__WORK REQUEST__. Every record here must be copied exactly, except for the images it holds.

*** PROVIDED MATERIAL Section Begins ***

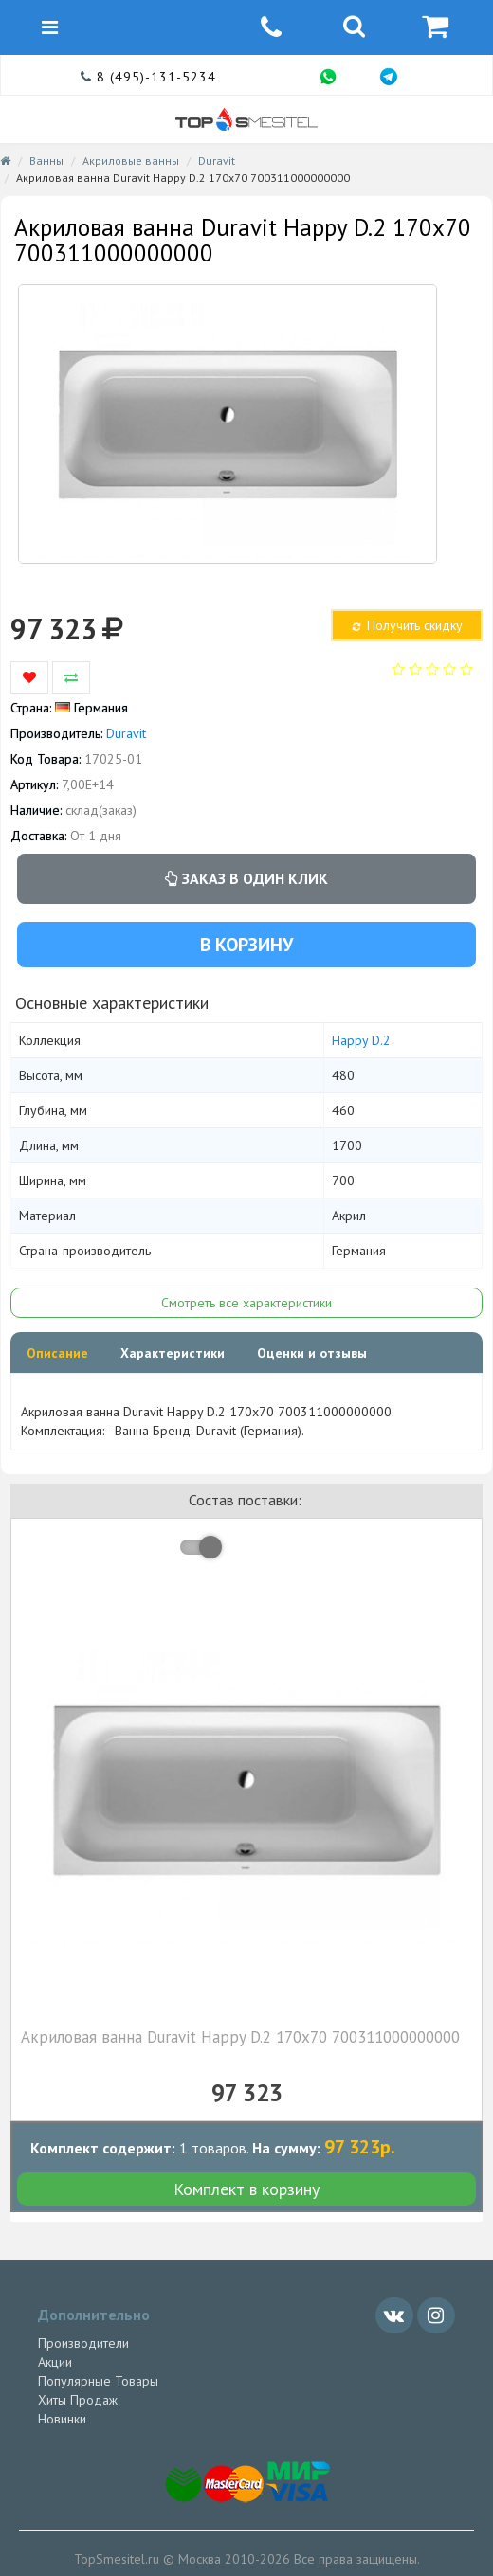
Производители (83, 2342)
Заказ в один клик (246, 878)
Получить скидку (406, 625)
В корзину (246, 944)
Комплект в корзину (246, 2189)
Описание (57, 1352)
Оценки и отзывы (312, 1352)
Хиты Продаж (78, 2399)
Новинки (62, 2418)
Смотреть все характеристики (246, 1302)
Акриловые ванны (130, 160)
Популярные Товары (98, 2380)
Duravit (216, 160)
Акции (55, 2361)
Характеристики (172, 1352)
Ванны (46, 160)
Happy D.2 (361, 1040)
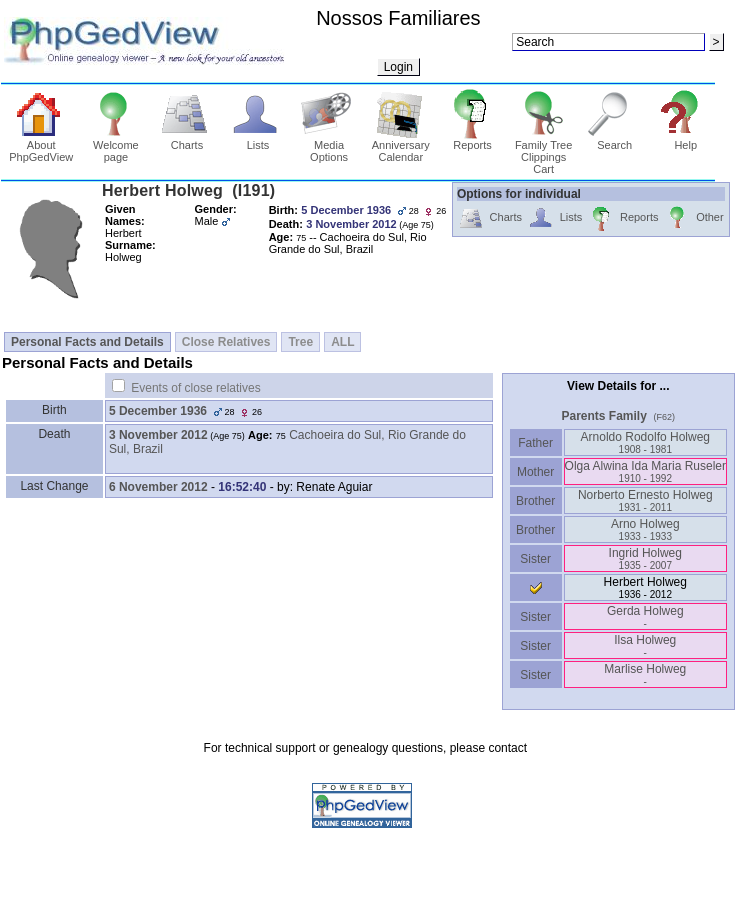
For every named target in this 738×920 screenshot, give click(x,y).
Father (535, 443)
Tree (300, 342)
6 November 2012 (158, 487)
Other (693, 218)
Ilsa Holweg (645, 645)
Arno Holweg (645, 529)
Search (614, 140)
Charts (187, 140)
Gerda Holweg (645, 616)
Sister (535, 559)
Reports (472, 140)
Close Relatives (226, 342)
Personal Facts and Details (87, 342)
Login (398, 67)
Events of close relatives (195, 388)
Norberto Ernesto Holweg (645, 500)
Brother (535, 501)
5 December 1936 (158, 411)
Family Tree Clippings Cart (543, 152)
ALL (342, 342)
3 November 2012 (158, 435)
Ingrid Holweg (645, 558)
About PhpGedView (41, 146)
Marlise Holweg (645, 674)
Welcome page (116, 146)
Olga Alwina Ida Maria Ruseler (645, 471)
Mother (536, 472)
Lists (258, 140)
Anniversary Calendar (401, 146)
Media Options (329, 146)
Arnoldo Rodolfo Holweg (645, 442)
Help (685, 140)
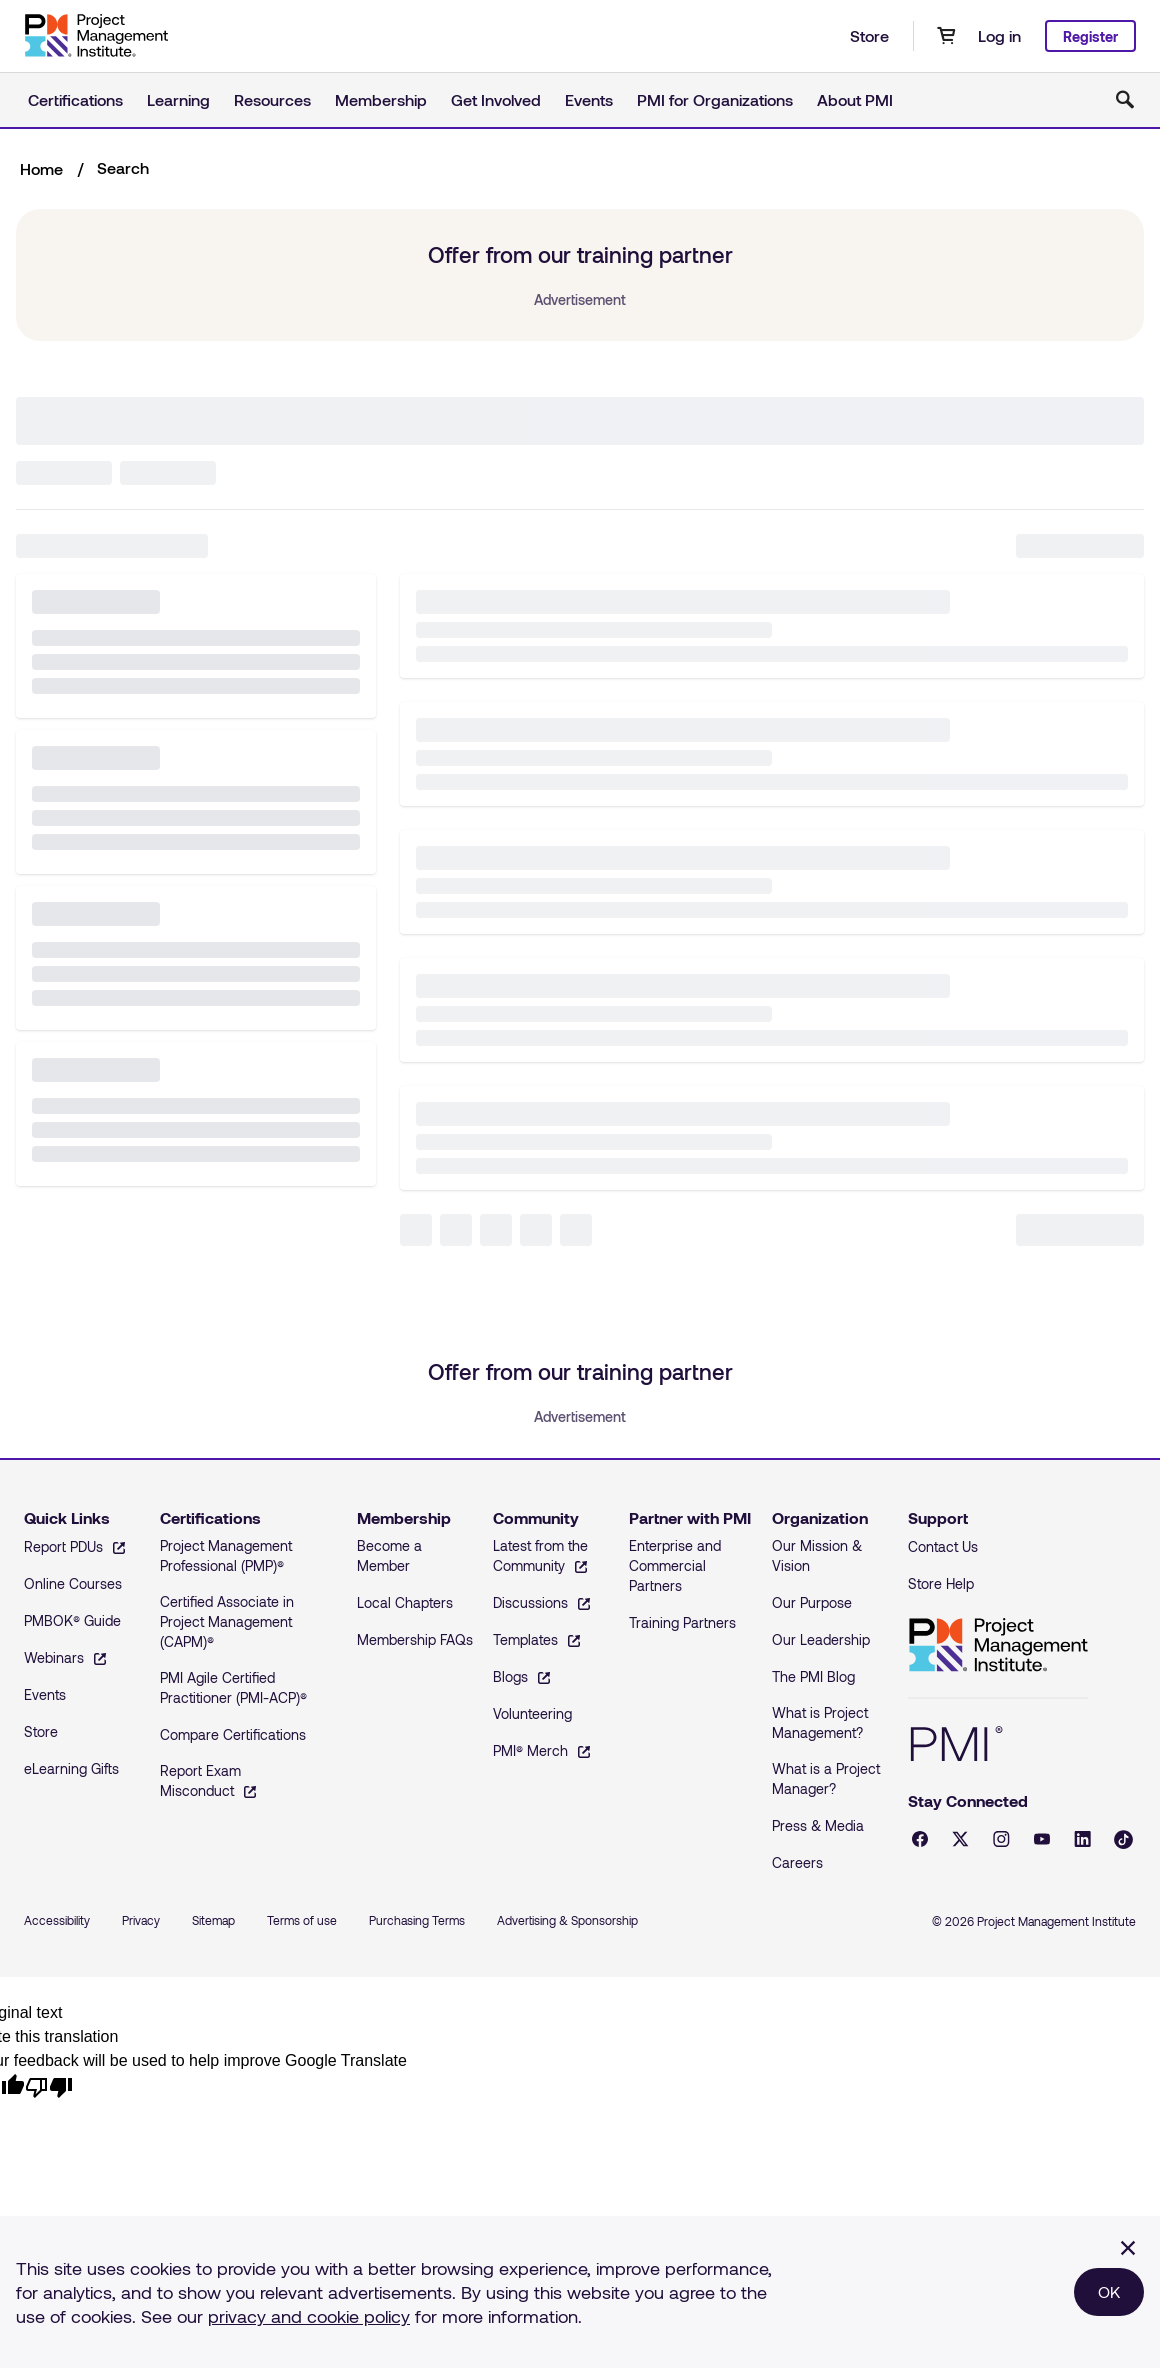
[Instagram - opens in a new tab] (1001, 1839)
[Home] (96, 36)
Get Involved (496, 99)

*** PROVIDED MATERIAL Section Ends ***

__TASK OUTPUT__.
Производители (83, 2342)
Заказ в один клик (246, 878)
Получить скидку (406, 625)
В корзину (246, 944)
Комплект в корзину (246, 2189)
Описание (57, 1352)
Оценки и отзывы (312, 1352)
Хиты Продаж (78, 2399)
Новинки (62, 2418)
Смотреть все характеристики (246, 1302)
Акриловые ванны (130, 160)
Популярные Товары (98, 2380)
Duravit (216, 160)
Акции (55, 2361)
Характеристики (172, 1352)
Ванны (46, 160)
Happy D.2 (361, 1040)
For every named target in this 738×920 screenshot, give click(x,y).
Father (535, 443)
Tree (300, 342)
6 November 2012 (158, 487)
Other (693, 218)
Ilsa Holweg (645, 645)
Arno Holweg (645, 529)
Search (614, 140)
Charts (187, 140)
Gerda Holweg (645, 616)
Sister (535, 559)
Reports (472, 140)
Close Relatives (226, 342)
Personal Facts and Details (87, 342)
Login (398, 67)
Events of close relatives (195, 388)
Norberto Ernesto Holweg (645, 500)
Brother (535, 501)
5 December 1936 (158, 411)
Family Tree Clippings Cart (543, 152)
ALL (342, 342)
3 November 2012 (158, 435)
Ingrid Holweg (645, 558)
About PhpGedView (41, 146)
Marlise Holweg (645, 674)
Welcome page (116, 146)
Olga Alwina Ida Maria Ruseler (645, 471)
Mother (536, 472)
Lists (258, 140)
Anniversary Calendar (401, 146)
Media Options (329, 146)
Arnoldo Rodolfo Holweg (645, 442)
Help (685, 140)
[Instagram - opens in a new tab] (1001, 1839)
[Home] (96, 36)
Get Involved (496, 99)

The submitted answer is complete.